[PATCH 1/5] Duplicate get_scno into identical get_scno_on_sysenter, get_scno_on_sysexit
Denys Vlasenko
dvlasenk at redhat.com
Mon Aug 22 10:24:04 UTC 2011
On Mon, 2011-08-22 at 12:21 +0200, Denys Vlasenko wrote:
> 1. Duplicate get_scno into identical get_scno_on_sysenter,
> get_scno_on_sysexit functions. Call them in syscall enter and syscall
> exit, correspondingly.
diff -d -urpN strace.0/defs.h strace.1/defs.h
--- strace.0/defs.h 2011-08-21 18:10:51.000000000 +0200
+++ strace.1/defs.h 2011-08-22 03:18:10.723934620 +0200
@@ -586,7 +586,7 @@ extern void droptcb(struct tcb *);
extern void set_sortby(const char *);
extern void set_overhead(int);
extern void qualify(const char *);
-extern int get_scno(struct tcb *);
+extern int get_scno_on_sysenter(struct tcb *);
extern long known_scno(struct tcb *);
extern long do_ptrace(int request, struct tcb *tcp, void *addr, void *data);
extern int ptrace_restart(int request, struct tcb *tcp, int sig);
diff -d -urpN strace.0/strace.c strace.1/strace.c
--- strace.0/strace.c 2011-08-22 01:57:07.000000000 +0200
+++ strace.1/strace.c 2011-08-22 03:17:36.822952537 +0200
@@ -1488,7 +1488,7 @@ proc_open(struct tcb *tcp, int attaching
}
if (tcp->status.PR_WHY == PR_SYSENTRY) {
tcp->flags &= ~TCB_INSYSCALL;
- get_scno(tcp);
+ get_scno_on_sysenter(tcp);
if (known_scno(tcp) == SYS_execve)
break;
}
diff -d -urpN strace.0/syscall.c strace.1/syscall.c
--- strace.0/syscall.c 2011-08-22 11:56:27.982265607 +0200
+++ strace.1/syscall.c 2011-08-22 03:37:20.155534144 +0200
@@ -750,7 +750,7 @@ struct reg regs; /* TODO: make static? *
* ("????" etc) and bail out.
*/
int
-get_scno(struct tcb *tcp)
+get_scno_on_sysenter(struct tcb *tcp)
{
long scno = 0;
@@ -1357,6 +1357,619 @@ get_scno(struct tcb *tcp)
return 1;
}
+/* Returns:
+ * 0: "ignore this ptrace stop", bail out of trace_syscall() silently.

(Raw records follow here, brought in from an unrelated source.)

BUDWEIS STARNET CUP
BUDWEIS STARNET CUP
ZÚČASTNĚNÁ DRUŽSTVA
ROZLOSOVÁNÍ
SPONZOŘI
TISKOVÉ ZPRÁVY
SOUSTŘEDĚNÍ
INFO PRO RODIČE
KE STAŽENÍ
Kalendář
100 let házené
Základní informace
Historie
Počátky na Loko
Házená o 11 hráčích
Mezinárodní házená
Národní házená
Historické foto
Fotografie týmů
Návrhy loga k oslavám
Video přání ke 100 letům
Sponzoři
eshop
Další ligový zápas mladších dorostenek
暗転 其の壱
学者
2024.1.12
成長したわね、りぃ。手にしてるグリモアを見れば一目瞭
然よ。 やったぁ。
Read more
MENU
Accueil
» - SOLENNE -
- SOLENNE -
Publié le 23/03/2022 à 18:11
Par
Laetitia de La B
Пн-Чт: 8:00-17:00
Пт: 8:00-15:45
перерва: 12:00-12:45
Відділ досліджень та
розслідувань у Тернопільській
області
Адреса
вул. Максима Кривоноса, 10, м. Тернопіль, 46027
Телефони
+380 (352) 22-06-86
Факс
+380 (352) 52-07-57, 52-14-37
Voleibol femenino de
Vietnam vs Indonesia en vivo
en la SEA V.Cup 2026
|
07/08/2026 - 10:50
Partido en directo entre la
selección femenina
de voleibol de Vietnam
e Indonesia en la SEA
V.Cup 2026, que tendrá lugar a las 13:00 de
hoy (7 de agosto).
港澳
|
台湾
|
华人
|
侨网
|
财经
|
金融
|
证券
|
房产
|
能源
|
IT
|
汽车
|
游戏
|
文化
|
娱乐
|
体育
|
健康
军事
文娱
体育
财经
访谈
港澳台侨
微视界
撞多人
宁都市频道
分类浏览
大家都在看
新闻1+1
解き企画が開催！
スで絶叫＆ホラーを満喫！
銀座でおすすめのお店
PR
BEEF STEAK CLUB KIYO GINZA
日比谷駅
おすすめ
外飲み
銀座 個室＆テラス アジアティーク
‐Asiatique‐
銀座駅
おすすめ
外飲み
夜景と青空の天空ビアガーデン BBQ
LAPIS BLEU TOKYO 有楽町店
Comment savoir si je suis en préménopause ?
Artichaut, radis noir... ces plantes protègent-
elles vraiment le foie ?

+ * 1: ok, continue in trace_syscall().
+ * other: error, trace_syscall() should print error indicator
+ * ("????" etc) and bail out.
+ */
+static int
+get_scno_on_sysexit(struct tcb *tcp)
+{
+ long scno = 0;
+
+#ifdef LINUX
+# if defined(S390) || defined(S390X)
+ if (tcp->flags & TCB_WAITEXECVE) {
+ /*
+ * When the execve system call completes successfully, the
+ * new process still has -ENOSYS (old style) or __NR_execve
+ * (new style) in gpr2. We cannot recover the scno again
+ * by disassembly, because the image that executed the
+ * syscall is gone now. Fortunately, we don't want it. We
+ * leave the flag set so that syscall_fixup can fake the
+ * result.
+ */
+ if (exiting(tcp))
+ return 1;
+ /*
+ * This is the post-execve SIGTRAP. We cannot try to read
+ * the system call here either.
+ */
+ tcp->flags &= ~TCB_WAITEXECVE;
+ return 0;
+ }
+
+ if (upeek(tcp, PT_GPR2, &syscall_mode) < 0)
+ return -1;
+
+ if (syscall_mode != -ENOSYS) {
+ /*
+ * Since kernel version 2.5.44 the scno gets passed in gpr2.
+ */
+ scno = syscall_mode;
+ } else {
+ /*
+ * Old style of "passing" the scno via the SVC instruction.
+ */
+
+ long opcode, offset_reg, tmp;
+ void * svc_addr;
+ static const int gpr_offset[16] = {
+ PT_GPR0, PT_GPR1, PT_ORIGGPR2, PT_GPR3,
+ PT_GPR4, PT_GPR5, PT_GPR6, PT_GPR7,
+ PT_GPR8, PT_GPR9, PT_GPR10, PT_GPR11,
+ PT_GPR12, PT_GPR13, PT_GPR14, PT_GPR15
+ };
+
+ if (upeek(tcp, PT_PSWADDR, &pc) < 0)
+ return -1;
+ errno = 0;
+ opcode = ptrace(PTRACE_PEEKTEXT, tcp->pid, (char *)(pc-sizeof(long)), 0);
+ if (errno) {
+ perror("peektext(pc-oneword)");
+ return -1;
+ }
+
+ /*
+ * We have to check if the SVC got executed directly or via an
+ * EXECUTE instruction. In case of EXECUTE it is necessary to do
+ * instruction decoding to derive the system call number.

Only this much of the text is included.